Darren Rebelez, executive vice president and CO O of Dallas-based 7-Eleven, was on hand when the c-store giant was recognized for its green commissary and combined distribution center (CDC) in Bohemia, N.Y. The facility prepares and delivers fresh foods to 674 7-Eleven stores in New York, New Jersey and Pennsylvania. The commissary and CDC was designed to lower energy consumption, water use and utility costs. The 130,000-square-foot facility is equipped with a gas-energy mixing system that treats the water before it is discharged, among other environmentally friendly initiatives. The company was also recognized for its first location that meets Leadership in Energy and Environmental Design criteria (LEED). The DeLand, Fla., location is landscaped with native, drought-tolerant vegetation and permeable surfaces, and it has an outdoor eating area with cypress pergolas and arbors. It’s the nonvisible features of this store that give it most of its sustainable cache: local and regional building materials; recycled materials; Forest Stewardship Councilcertified wood; and high-efficiency energy, water and lighting systems.
GetGo, the c-store arm of multi-format retailer Giant Eagle Inc., received LEED certification for its GetGo location in Wexford, Pa., in March. The store is designed with air-quality sensors that constantly monitor for carbon dioxide. To improve general air quality, the facility uses adhesives, sealants, paints, carpeting and wood products that are low in volatile organic compounds. It also practices water conservation by landscaping with drought-resistant vegetation.

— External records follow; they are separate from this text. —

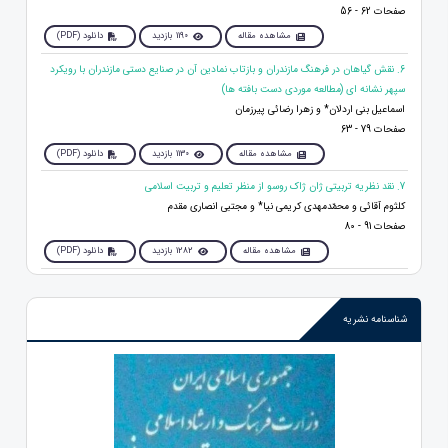
صفحات 62 - 56
مشاهده مقاله
1190 بازدید
دانلود (PDF)
6. نقش گیاهان در فرهنگ مازندران و بازتاب نمادین آن در صنایع دستی مازندران با رویکرد
سپهر نشانه ای (مطالعه موردی دست بافته ها)
اسماعیل بنی اردلان* و زهرا رضائی پیرزمان
صفحات 79 - 63
مشاهده مقاله
1130 بازدید
دانلود (PDF)
7. نقد نظریه تربیتی ژان ژاک روسو از منظر تعلیم و تربیت اسلامی
کلثوم آقائی و محمّدمهدی کریمی نیا* و مجتبی انصاری مقدم
صفحات 91 - 80
مشاهده مقاله
1282 بازدید
دانلود (PDF)
شناسنامه نشریه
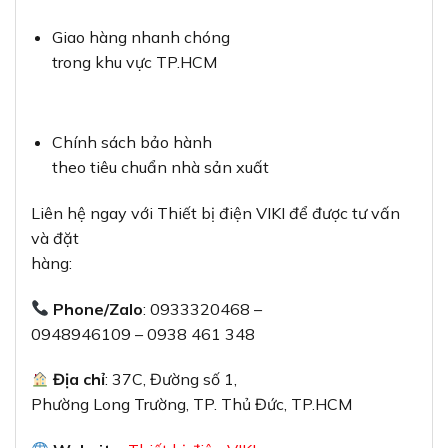
Giao hàng nhanh chóng
trong khu vực TP.HCM
Chính sách bảo hành
theo tiêu chuẩn nhà sản xuất
Liên hệ ngay với Thiết bị điện VIKI để được tư vấn
và đặt
hàng:
Phone/Zalo
: 0933320468 –
0948946109 – 0938 461 348
Địa chỉ
: 37C, Đường số 1,
Phường Long Trường, TP. Thủ Đức, TP.HCM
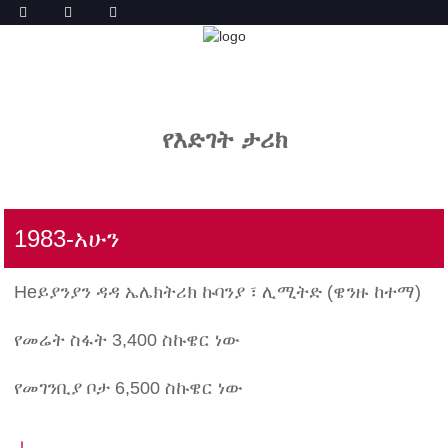
ታሪክ
ቤት
ታሪክ
የእድገት ታሪክ
1983-አሁን
Heይያንያን ዳዳ ኤሌክትሪክ ኩባንያ ፣ ሊሚትድ (ዌንዙ ከተማ)
የመሬት ስፋት 3,400 ስኩዌር ነው
የመገንቢያ ቦታ 6,500 ስኩዌር ነው
↓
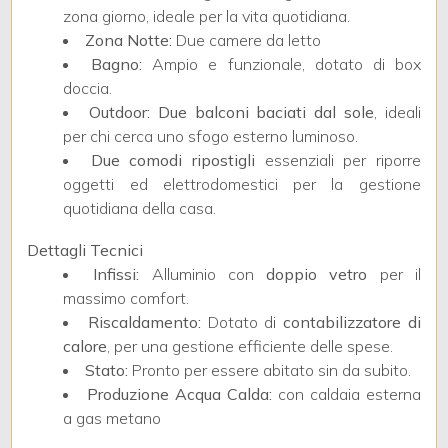
4
zona giorno, ideale per la vita quotidiana.
Zona Notte:
Due camere da letto
5
Bagno:
Ampio e funzionale, dotato di box
doccia.
Outdoor:
Due balconi baciati dal sole
, ideali
5+
per chi cerca uno sfogo esterno luminoso.
Due comodi ripostigli
essenziali per riporre
oggetti ed elettrodomestici per la gestione
Bagni
quotidiana della casa.
minimi
Dettagli Tecnici
Qualsiasi
Infissi:
Alluminio con
doppio vetro
per il
massimo comfort.
Riscaldamento:
Dotato di
contabilizzatore di
1
calore
, per una gestione efficiente delle spese.
Stato:
Pronto per essere abitato sin da subito.
2
Produzione Acqua Calda:
con caldaia esterna
a gas metano
3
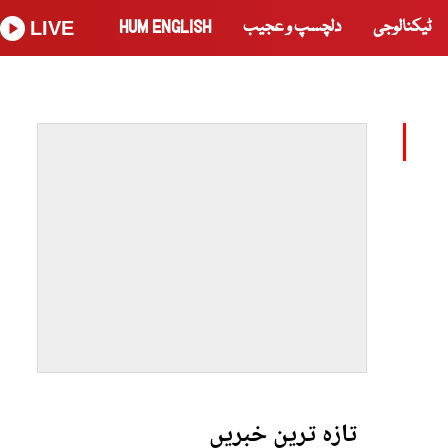
ٹیکنالوجی
دلچسپ و عجیب
HUM ENGLISH
LIVE
تازہ ترین خبریں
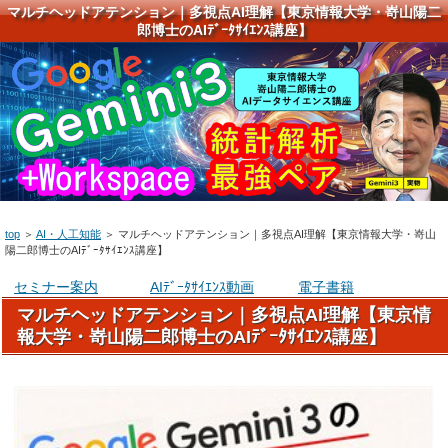
マルチヘッドアテンション｜多視点AI理解【東京情報大学・嵜山陽二
郎博士のAIﾃﾞｰﾀｻｲｴﾝｽ講座】
top
＞
AI・人工知能
＞
マルチヘッドアテンション｜多視点AI理解【東京情報大学・嵜山
陽二郎博士のAIﾃﾞｰﾀｻｲｴﾝｽ講座】
セミナー案内
AIﾃﾞｰﾀｻｲｴﾝｽ動画
電子書籍
マルチヘッドアテンション｜多視点AI理解【東京情
報大学・嵜山陽二郎博士のAIﾃﾞｰﾀｻｲｴﾝｽ講座】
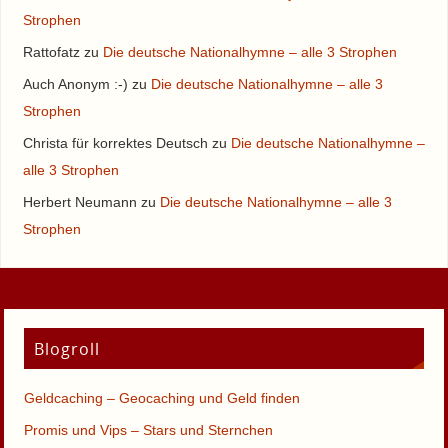
Strophen
Rattofatz
zu
Die deutsche Nationalhymne – alle 3 Strophen
Auch Anonym :-)
zu
Die deutsche Nationalhymne – alle 3
Strophen
Christa für korrektes Deutsch
zu
Die deutsche Nationalhymne –
alle 3 Strophen
Herbert Neumann
zu
Die deutsche Nationalhymne – alle 3
Strophen
Blogroll
Geldcaching – Geocaching und Geld finden
Promis und Vips – Stars und Sternchen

The facility consumes 21% less energy by using increased insulation. No ozone-depleting refrigerants are used in its refrigeration and cooling systems. Most of the construction waste was sent to other companies for reuse, and all wood used in the site is harvested from sustainable services. All of the company’s WetGo Car Washes use a Pure Water state-of-theart water reclamation system. All WetGo Car Washes discharge their water into a separate sanitary sewer, where it is treated and recycled. As such, the discharge from the car washes is not emptied into storm drains. WetGo Car Washes use approximately 30 to 40 gallons of water per vehicle, equivalent to the amount a person uses for an average shower.
Green Valley Grocery
In accepting his company’s Environmental Stewardship award, Rick Crawford, CEO of Crawford Oil, dba Green Valley Grocery, mentioned the company’s commitment to building new, and remodeling old stores to be more environmentally friendly. All green innovation in the chain had to have a payback of two years or less. Of the chain’s 41 stores, four have been remodeled to implement new green ideas, and one was built from the ground up. When the company began its green journey, a team of designers, contractors, architects, suppliers and G reen Valley personnel gathered to discuss ways in which they could design a store that would conserve energy and keep costs down. Nearly 50 environmentally friendly items were considered. In the end, 37 were implemented in the ground-up build. Some items, such as solar panels, wouldn’t see payback for at least 12 to 15 years; they were deemed unrealistic goals. However, in the short term, energy-efficient lighting for both inside and on the canopy, water reclamation efforts in its car washes, and EnergyStar equipment all made sense. Companywide, the chain is installing energy-efficient fixtures in all stores.